Nitrogenase-catalyzed substrate reduction reactions require electron transfer between two component proteins, the iron (Fe) protein and the molybdenum-iron (MoFe) protein, in a reaction that is coupled to the hydrolysis of MgATP. In the present work, electron transfer (Marcus) theory has been applied to nitrogenase electron transfer reactions to gain insights into possible roles for MgATP in this reaction. Evidence is presented indicating that an event associated with either MgATP binding or hydrolysis acts to gate electron transfer between the two component proteins. In addition, evidence is presented that the reaction mechanism can be fundamentally changed such that electron transfer becomes rate-limiting by the alteration of a single amino acid within the nitrogenase Fe protein (deletion of Leu 127, L127 Delta). These studies utilized the temperature dependence of intercomponent electron transfer within two different nitrogenase complexes: the wild-type nitrogenase complex that requires MgATP for electron transfer and the L127 Delta Fe protein-MoFe protein complex that does not require MgATP for electron transfer. It was found that the wild-type nitrogenase electron transfer reaction did not conform to Marcus theory, suggesting that an adiabatic event associated with MgATP interaction precedes electron transfer and is rate-limiting. Application of transition state theory provided activation parameters for this rate-limiting step.

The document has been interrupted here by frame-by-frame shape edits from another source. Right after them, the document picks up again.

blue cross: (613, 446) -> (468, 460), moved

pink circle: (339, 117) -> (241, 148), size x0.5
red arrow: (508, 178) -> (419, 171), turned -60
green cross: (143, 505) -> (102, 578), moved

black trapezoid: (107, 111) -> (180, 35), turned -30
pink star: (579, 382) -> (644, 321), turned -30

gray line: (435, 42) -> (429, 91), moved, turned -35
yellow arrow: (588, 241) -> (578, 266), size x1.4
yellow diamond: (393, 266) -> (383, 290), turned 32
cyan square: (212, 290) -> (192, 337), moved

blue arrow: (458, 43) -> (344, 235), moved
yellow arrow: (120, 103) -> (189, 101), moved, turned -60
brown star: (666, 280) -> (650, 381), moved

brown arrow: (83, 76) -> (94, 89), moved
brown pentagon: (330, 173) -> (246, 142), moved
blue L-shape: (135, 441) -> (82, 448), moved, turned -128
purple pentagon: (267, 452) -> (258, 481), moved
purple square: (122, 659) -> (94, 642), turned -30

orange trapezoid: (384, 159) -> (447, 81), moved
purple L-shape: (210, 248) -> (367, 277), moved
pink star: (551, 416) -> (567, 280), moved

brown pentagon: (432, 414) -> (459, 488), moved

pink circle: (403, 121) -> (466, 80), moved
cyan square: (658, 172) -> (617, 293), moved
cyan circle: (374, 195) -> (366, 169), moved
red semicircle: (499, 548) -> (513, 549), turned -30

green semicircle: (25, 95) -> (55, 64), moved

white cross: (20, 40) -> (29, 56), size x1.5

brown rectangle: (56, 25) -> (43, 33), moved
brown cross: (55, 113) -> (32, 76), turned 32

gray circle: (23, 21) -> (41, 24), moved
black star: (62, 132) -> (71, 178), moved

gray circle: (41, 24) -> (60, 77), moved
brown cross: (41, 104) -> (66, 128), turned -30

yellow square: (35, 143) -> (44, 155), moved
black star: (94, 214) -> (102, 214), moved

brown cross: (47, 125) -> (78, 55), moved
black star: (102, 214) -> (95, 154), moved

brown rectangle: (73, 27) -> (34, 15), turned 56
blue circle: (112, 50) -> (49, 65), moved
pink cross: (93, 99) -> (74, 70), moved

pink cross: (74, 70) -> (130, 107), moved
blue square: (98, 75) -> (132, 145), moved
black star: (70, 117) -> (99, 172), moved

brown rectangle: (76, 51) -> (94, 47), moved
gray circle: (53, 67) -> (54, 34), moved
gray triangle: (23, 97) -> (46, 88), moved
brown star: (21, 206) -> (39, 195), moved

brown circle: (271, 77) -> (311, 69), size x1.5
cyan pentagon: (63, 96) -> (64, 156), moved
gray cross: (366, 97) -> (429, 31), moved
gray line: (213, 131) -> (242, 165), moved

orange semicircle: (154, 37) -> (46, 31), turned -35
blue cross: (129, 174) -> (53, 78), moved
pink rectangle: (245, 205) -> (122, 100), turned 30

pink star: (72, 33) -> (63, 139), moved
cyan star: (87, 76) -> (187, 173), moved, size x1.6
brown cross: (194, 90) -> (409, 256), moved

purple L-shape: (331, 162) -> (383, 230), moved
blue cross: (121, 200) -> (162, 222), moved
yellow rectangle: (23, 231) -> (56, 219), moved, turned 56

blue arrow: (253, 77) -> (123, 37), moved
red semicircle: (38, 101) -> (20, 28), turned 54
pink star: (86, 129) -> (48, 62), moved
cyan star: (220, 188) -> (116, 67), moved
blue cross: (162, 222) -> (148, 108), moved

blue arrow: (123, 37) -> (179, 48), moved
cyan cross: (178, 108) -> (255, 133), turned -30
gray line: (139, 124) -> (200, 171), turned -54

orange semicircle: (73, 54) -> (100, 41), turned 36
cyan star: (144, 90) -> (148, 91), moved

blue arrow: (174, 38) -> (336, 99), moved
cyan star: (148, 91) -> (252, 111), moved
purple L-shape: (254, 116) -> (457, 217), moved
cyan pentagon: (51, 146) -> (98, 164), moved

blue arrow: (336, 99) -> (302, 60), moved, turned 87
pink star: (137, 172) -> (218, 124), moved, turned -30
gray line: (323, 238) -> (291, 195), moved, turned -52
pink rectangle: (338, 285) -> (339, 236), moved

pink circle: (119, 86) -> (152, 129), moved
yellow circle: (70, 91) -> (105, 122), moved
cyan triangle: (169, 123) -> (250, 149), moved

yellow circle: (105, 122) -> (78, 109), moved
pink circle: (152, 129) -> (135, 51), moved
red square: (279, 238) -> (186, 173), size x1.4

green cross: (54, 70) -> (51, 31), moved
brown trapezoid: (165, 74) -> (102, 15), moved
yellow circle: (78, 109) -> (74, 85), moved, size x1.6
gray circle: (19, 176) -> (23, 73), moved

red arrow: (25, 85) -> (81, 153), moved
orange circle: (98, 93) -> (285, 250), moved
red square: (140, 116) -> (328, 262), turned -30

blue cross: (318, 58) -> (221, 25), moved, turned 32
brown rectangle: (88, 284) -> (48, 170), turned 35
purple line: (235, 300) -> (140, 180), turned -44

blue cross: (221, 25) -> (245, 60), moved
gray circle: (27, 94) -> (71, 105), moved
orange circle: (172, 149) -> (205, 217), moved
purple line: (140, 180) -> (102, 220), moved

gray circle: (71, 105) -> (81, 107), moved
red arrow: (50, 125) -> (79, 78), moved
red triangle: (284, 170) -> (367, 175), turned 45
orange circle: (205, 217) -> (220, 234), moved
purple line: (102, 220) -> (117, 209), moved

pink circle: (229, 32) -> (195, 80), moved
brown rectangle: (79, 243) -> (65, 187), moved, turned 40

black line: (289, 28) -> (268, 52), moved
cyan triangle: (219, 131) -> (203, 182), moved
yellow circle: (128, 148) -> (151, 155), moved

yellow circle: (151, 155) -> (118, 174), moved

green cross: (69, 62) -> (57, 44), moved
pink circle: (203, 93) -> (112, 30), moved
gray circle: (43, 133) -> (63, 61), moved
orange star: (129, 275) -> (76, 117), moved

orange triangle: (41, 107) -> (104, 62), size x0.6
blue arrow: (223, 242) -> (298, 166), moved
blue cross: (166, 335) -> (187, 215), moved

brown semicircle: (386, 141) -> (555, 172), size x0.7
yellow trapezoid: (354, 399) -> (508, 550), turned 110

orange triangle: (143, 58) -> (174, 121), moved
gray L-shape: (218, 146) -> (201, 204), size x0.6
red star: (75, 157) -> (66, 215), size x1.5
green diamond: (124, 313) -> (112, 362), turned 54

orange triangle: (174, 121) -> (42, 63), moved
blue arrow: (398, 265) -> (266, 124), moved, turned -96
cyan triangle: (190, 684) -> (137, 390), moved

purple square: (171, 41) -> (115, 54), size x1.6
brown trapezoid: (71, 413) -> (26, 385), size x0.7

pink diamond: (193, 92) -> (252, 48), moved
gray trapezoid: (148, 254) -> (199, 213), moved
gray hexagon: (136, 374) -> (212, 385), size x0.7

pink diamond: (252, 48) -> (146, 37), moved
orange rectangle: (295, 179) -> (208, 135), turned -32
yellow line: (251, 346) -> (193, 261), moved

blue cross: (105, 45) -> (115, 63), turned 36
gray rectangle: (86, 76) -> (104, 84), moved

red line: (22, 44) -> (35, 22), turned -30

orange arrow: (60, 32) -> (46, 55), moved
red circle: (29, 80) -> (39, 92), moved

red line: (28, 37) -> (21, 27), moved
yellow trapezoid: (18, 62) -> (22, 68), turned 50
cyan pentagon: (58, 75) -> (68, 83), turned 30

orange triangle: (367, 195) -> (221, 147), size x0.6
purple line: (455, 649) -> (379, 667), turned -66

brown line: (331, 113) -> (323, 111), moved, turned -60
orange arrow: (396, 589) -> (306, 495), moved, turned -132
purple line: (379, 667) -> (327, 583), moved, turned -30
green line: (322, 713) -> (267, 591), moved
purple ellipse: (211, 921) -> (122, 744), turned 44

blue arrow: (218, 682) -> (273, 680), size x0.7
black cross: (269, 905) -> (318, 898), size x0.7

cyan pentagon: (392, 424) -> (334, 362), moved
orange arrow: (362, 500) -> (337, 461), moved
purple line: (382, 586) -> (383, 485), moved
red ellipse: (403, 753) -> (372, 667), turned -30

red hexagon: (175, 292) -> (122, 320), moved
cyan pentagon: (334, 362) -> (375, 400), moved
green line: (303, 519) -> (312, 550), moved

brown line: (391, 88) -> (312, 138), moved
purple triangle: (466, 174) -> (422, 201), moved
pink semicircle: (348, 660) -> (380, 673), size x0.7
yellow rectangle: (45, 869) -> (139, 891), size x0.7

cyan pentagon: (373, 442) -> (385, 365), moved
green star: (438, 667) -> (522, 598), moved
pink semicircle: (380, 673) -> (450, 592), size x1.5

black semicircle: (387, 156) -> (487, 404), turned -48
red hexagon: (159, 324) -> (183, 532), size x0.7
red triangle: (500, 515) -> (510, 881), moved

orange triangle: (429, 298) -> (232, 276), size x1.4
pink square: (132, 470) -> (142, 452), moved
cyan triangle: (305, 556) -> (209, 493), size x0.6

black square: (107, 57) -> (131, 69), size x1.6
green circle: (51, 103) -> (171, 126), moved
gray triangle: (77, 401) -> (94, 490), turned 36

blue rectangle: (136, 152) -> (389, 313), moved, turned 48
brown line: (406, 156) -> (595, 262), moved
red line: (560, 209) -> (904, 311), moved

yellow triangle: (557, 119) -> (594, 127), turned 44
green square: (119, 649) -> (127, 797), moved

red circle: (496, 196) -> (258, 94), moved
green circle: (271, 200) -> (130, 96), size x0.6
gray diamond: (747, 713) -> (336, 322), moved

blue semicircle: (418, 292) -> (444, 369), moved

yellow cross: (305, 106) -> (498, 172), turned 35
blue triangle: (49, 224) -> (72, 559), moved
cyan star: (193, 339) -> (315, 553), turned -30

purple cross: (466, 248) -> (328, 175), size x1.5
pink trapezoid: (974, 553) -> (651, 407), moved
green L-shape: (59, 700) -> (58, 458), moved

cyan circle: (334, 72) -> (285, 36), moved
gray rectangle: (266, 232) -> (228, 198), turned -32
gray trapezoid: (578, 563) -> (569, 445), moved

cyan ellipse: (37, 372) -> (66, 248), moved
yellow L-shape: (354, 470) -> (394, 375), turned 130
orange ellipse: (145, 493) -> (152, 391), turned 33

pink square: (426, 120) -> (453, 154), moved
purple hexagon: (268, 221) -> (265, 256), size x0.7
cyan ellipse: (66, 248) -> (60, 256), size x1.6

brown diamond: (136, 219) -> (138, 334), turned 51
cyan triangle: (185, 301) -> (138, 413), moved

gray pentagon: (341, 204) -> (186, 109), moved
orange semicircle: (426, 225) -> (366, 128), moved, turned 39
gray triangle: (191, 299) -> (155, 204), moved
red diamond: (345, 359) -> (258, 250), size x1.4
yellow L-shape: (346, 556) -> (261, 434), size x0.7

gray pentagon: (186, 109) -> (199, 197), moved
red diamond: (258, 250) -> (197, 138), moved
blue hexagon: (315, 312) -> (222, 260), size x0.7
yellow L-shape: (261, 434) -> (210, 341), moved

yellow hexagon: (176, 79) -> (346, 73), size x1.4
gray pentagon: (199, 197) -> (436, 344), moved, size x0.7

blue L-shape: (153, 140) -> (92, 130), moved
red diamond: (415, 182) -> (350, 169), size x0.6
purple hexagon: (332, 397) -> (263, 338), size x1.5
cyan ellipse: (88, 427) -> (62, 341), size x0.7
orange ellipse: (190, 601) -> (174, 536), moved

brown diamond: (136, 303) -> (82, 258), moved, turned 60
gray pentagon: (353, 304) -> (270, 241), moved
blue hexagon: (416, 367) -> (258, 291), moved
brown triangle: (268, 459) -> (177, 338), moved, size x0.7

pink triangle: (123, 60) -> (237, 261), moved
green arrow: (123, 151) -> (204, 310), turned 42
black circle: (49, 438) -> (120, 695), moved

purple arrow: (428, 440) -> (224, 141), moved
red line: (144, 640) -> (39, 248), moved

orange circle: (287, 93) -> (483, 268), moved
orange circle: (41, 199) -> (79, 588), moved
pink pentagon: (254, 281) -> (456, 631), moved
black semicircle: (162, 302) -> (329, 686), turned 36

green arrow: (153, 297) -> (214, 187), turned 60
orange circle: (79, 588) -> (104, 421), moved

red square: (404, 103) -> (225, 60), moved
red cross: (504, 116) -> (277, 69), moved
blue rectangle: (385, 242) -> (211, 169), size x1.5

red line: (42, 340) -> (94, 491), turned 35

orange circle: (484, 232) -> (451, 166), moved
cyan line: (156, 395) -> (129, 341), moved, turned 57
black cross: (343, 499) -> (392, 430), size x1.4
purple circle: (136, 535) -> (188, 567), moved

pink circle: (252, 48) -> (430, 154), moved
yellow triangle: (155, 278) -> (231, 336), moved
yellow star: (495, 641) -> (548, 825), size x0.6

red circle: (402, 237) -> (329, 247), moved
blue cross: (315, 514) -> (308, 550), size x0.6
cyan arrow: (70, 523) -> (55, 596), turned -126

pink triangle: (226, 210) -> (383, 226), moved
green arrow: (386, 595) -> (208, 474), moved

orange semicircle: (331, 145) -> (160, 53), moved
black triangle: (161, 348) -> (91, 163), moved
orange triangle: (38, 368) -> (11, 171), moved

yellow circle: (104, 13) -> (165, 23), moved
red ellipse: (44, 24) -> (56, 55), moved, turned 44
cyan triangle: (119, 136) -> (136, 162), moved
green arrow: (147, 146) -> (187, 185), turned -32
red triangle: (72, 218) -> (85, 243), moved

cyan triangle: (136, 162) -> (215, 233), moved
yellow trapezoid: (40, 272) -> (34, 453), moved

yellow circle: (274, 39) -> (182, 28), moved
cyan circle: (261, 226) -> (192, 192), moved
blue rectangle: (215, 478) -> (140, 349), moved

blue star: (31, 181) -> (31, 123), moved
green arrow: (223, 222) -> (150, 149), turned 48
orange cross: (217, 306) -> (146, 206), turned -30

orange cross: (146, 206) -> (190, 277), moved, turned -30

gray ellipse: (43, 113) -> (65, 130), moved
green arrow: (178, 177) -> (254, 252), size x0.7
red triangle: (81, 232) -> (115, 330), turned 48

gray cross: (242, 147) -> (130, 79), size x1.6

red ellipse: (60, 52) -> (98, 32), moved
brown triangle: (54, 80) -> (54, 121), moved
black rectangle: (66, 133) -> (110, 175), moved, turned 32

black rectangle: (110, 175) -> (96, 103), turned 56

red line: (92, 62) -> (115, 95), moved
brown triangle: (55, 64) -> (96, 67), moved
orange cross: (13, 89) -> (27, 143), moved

In contrast, electron transfer from the L127 Delta Fe protein variant to the MoFe protein (which does not require MgATP hydrolysis) was found to be described by Marcus theory, indicating that electron transfer was rate-limiting. Marcus parameters were determined for this reaction with a reorganization energy (lambda) of 2.4 eV, a coupling constant (HAB) of 0.9 cm-1, a free energy change (Delta G' degrees ) of -22.0 kJ/mol, and a donor-acceptor distance (r) of 14 A. These values are consistent with parameters deduced for electron transfer reactions in other protein-protein systems where electron transfer is rate-limiting. Finally, the electron transfer reaction within the L127 Delta Fe protein-MoFe protein complex was found to be reversible. These results are discussed in the context of models for how MgATP interactions might be coupled to electron transfer in nitrogenase.